# P mode setup tips needed



## skinny_water (Jun 11, 2008)

First of all, the picture is great. Good dynamics and staging. You have the basics down. 

The only issues are that it is slightly over exposed, and the glare on the fishes head. The glare on the head is an easy fix. Think of it like a mirror. Direct the mirror away from the lens and the glare is gone. The sight over exposure is evident in the white shirt being blown out, and the low contrast in the sky. Because of the longer explanation I will make it a new paragraph...

Are you using a polarizing filter? I would be using one for this shot. If you are using one there is a quick fix. It's called exposure compensation. You don't have to use it all the time. But because you are shooting in program mode and not changing your shutter speed it's a must to know how to do. Behind the release button there is a little button that has a +/- on it. While looking at the screen of the camera hold it down. You will see it light up on the screen. You adjust it by spinning the thumb dial. I would set it for -1.0 for the direct sunlight shots. And if you review them and they are still too light maybe go to -1.5. For your second picture that you adjusted the contrast very high, try using the -1.5 to -2.0 to make sure you have the color correct. 

As for editing. I didn't edit my pictures. I just cropped them a little to make sure I didn't have any location identifiers in the frame and put my name on them. The only thing I really use Photoshop for is to add special effects. Take more pictures and it will have more to choose from. Also ask your anglers to try and avoid wearing white. Your first picture was edited fine. The second picture you adjusted a bunch of things. As far as i can tell you adjusted your brightness, contrast. If you under expose the picture in the camera it will make it so that you don't have the halo effect on the horizon and around the heads. Adjusting the contrast way up always looks sweet. But you will need to take down your saturation a couple (around -4 or -5) to correct the colors. I really think the key is to make the color tones as close to real as possible. Skin tone really shows over saturation so watch look there first.

And now the long part. Camera Settings. These are what I would be using if I was shooting in program mode. 

Start by placing your camera on the “P” setting. And enter the shooting menu. I will go down the menu in order to make it easier for me. I have the camera in my hand while I am typing this. Go to picture control. Select Vivid. Don’t adjust anything else in the vivid scale or it will make your colors look not realistic. Image Quality. I shoot RAW, but I don’t expect any one else to. That’s a pretty big file. JPEG Fine is good for most. Select the Image size as large. This will give you the most material to edit. For the white balance I selected cloudy. This helps you fill your shadows and doesn’t darken your highlights to bad. ISO setting I only use 100 shooting during the day. Sunrise I might use 200 or 400, but never anything higher with the d3000. It makes the pictures grainy. Noise Reduction should be on. Release Mode set as Continuous. That’s so you can get your jump shots. Also when you take a picture of a fish it gives you more frames to choose from. The more you take the better your chances are of getting “the shot” I think on the mini trip with Erik I shot in the neighborhood of 50-70 pictures, and I only used 4.

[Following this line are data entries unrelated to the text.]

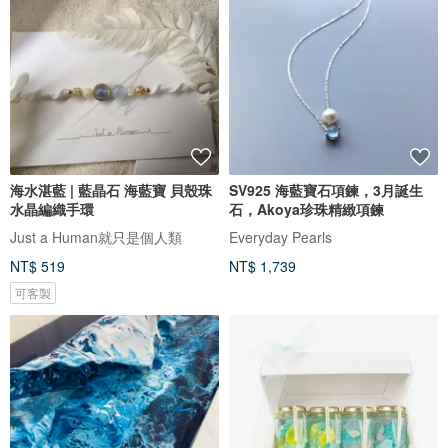
海水湛藍 | 藍晶石 海藍寶 貝殼珠
SV925 海藍寶石項鍊，3月誕生
水晶編織手環
石，Akoya珍珠精緻項鍊
Just a Human就只是個人類
Everyday Pearls
NT$ 519
NT$ 1,739
可客製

Hope this helps. Post up any more questions that you have and I will help ya out!

-Richard


----------



## skinny_water (Jun 11, 2008)

I will trade you a bonefish trip for that information. Just let me know what flies I have to tie.


----------



## aaronshore (Aug 24, 2007)

I never shoot in the : mode. I always use Manual or :M: I always shoot RAW files. I base my exposures on several things, one being the reflected light meter in my camera. In Photoshop the RAW menu is one of the most powerful settings.


----------



## skinny_water (Jun 11, 2008)

> I never shoot in the : mode. I always use Manual or :M: I always shoot RAW files. I base my exposures on several things, one being the reflected light meter in my camera. In Photoshop the RAW menu is one of the most powerful settings.


x2. Totally agree. M is the way to go!

Light meter doesn't work in P mode because it automatically sets your shutter speed.


----------



## dacuban1 (Sep 9, 2008)

> I will trade you a bonefish trip for that information.  Just let me know what flies I have to tie.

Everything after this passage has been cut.